Work request:
Scan the records for the string "antes", then copy each line that has it.

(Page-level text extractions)
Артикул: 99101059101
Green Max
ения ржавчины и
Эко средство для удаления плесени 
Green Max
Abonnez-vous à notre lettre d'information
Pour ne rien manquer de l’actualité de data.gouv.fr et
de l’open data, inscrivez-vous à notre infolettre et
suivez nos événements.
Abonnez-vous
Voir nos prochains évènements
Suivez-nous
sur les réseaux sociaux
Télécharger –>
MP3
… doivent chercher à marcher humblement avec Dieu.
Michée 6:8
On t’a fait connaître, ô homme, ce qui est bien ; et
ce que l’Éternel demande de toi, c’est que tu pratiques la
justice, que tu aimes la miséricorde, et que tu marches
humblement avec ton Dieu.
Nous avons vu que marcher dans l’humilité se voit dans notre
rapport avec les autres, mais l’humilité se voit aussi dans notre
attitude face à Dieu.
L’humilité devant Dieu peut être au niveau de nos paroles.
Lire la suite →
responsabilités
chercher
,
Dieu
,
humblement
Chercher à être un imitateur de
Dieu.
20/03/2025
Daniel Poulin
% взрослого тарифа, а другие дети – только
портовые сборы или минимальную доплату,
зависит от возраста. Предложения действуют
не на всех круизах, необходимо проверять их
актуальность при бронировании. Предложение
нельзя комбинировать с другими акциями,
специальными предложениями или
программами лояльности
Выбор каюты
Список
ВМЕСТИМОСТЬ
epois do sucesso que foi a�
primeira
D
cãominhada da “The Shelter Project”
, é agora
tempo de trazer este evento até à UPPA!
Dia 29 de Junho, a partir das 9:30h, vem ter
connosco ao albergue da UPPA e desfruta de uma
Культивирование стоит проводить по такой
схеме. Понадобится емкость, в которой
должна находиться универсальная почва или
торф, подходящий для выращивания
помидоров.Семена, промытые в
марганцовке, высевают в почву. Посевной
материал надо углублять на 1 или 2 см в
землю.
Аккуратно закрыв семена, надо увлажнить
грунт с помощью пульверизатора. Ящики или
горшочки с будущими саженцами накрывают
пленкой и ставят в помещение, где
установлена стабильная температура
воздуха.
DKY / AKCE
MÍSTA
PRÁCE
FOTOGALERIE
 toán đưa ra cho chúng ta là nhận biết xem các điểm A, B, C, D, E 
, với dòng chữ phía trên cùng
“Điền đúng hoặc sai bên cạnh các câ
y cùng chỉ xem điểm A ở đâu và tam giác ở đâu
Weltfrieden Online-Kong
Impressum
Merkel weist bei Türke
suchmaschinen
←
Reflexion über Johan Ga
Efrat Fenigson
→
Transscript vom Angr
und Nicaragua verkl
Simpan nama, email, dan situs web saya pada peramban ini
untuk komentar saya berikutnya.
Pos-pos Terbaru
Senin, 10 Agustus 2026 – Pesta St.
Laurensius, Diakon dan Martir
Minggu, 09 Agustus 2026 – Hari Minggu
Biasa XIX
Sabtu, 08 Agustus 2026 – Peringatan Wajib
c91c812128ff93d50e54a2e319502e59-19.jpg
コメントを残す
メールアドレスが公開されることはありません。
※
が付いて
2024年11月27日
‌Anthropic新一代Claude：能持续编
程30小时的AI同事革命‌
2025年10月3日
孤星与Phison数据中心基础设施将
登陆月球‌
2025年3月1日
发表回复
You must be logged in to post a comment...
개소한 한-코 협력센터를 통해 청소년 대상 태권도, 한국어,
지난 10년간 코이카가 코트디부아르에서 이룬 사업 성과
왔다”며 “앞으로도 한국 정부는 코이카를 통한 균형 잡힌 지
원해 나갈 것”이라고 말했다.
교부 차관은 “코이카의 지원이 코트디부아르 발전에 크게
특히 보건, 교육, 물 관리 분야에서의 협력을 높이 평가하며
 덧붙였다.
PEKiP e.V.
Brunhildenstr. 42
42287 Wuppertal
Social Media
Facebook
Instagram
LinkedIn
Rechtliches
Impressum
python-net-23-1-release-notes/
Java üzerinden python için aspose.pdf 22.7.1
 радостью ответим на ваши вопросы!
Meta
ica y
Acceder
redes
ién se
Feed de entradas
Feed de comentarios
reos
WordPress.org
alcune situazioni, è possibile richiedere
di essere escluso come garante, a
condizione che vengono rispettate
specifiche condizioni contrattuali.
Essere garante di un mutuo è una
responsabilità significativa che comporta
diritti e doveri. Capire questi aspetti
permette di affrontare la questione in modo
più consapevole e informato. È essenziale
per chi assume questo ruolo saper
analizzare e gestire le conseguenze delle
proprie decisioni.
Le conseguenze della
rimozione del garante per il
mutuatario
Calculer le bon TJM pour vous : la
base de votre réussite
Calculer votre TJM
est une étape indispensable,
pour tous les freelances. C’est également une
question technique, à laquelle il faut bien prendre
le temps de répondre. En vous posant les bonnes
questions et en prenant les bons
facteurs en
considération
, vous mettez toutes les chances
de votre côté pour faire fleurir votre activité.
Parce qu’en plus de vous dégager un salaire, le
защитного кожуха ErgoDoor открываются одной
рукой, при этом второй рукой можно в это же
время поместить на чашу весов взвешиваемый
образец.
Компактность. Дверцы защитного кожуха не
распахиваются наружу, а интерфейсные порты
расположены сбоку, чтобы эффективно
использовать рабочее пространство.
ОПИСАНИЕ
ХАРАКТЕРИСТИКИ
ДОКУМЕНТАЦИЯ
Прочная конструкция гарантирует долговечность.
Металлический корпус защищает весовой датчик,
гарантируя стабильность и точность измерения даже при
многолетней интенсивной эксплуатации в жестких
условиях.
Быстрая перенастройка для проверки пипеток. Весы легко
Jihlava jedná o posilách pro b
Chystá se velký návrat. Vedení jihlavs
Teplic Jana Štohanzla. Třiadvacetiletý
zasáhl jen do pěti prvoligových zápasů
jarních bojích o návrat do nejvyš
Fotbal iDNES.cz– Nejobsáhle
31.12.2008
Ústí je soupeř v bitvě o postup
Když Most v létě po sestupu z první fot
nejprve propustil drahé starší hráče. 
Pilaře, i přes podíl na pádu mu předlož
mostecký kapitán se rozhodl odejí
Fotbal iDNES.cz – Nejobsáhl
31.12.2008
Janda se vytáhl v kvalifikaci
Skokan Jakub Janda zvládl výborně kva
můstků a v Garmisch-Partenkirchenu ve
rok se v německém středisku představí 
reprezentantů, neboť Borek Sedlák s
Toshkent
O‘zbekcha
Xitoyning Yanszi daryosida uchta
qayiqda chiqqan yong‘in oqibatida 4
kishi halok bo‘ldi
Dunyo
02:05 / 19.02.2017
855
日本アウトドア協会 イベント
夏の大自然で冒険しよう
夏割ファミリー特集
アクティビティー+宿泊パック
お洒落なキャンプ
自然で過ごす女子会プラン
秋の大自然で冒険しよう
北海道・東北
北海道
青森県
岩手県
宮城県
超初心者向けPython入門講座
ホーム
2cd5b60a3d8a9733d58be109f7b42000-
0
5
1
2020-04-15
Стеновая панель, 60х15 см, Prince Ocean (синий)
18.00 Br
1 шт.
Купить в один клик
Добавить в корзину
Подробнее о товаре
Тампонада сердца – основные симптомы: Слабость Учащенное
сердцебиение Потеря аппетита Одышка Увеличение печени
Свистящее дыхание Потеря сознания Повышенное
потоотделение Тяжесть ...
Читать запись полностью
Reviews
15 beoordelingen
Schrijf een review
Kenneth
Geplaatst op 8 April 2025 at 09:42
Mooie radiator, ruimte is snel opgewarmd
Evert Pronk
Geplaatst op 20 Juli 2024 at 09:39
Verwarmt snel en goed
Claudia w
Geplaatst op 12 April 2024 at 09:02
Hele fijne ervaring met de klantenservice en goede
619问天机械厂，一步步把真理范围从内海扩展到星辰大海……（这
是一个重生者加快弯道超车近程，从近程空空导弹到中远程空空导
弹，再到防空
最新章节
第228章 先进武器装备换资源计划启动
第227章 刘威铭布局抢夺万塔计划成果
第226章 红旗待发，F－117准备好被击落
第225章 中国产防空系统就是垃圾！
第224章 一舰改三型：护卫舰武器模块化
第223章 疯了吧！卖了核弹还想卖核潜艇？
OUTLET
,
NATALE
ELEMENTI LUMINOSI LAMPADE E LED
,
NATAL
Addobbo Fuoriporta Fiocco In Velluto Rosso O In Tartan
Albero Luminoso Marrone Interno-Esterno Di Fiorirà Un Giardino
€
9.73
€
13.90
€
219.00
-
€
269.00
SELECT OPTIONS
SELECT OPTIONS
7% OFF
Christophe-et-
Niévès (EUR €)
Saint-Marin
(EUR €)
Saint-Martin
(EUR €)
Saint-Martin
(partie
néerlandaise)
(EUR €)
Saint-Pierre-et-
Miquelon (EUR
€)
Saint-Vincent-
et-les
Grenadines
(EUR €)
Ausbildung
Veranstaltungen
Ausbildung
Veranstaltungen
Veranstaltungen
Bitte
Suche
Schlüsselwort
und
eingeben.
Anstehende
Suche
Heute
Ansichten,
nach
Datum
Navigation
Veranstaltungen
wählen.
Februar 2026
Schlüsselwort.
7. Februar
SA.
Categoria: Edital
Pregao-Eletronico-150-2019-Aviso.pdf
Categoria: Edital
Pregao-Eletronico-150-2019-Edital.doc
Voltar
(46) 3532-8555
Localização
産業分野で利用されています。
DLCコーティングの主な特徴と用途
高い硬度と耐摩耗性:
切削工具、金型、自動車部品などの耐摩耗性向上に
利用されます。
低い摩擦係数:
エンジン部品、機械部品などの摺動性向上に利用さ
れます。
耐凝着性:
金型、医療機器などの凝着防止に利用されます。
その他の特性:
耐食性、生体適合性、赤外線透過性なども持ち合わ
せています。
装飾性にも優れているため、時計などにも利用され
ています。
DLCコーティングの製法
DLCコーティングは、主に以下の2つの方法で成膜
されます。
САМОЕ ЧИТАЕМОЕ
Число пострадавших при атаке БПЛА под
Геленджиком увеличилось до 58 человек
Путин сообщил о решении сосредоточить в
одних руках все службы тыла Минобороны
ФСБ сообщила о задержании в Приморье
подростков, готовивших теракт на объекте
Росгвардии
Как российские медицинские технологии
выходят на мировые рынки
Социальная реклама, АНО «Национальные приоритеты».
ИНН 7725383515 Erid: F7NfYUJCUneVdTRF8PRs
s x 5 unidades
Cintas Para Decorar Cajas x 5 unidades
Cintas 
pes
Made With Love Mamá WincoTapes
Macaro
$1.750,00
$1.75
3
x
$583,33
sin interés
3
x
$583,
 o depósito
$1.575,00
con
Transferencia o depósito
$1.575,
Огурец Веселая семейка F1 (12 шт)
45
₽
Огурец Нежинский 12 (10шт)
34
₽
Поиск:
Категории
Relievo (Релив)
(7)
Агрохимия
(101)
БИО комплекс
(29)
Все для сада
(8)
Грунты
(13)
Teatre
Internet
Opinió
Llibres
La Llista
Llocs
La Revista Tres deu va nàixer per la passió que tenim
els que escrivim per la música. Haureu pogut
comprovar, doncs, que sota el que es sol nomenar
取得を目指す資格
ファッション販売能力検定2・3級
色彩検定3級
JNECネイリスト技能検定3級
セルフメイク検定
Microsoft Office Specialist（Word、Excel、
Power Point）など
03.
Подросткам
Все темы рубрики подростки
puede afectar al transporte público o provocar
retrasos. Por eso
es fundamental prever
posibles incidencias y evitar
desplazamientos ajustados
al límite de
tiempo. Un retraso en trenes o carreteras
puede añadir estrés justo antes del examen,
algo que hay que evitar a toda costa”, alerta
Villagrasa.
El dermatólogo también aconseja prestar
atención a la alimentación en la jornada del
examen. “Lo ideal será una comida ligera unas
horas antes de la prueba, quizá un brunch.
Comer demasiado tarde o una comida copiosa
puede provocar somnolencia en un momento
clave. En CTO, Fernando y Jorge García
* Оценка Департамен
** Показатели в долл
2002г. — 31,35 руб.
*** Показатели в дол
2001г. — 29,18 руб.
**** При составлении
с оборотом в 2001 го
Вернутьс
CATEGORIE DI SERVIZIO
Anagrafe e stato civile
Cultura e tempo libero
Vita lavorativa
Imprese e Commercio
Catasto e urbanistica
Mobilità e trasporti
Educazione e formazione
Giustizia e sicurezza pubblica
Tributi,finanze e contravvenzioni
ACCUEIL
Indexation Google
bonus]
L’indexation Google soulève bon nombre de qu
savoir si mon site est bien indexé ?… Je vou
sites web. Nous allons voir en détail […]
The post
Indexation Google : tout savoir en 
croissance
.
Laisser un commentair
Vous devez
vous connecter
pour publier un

Answer section:
puede añadir estrés justo antes del examen,
horas antes de la prueba, quizá un brunch.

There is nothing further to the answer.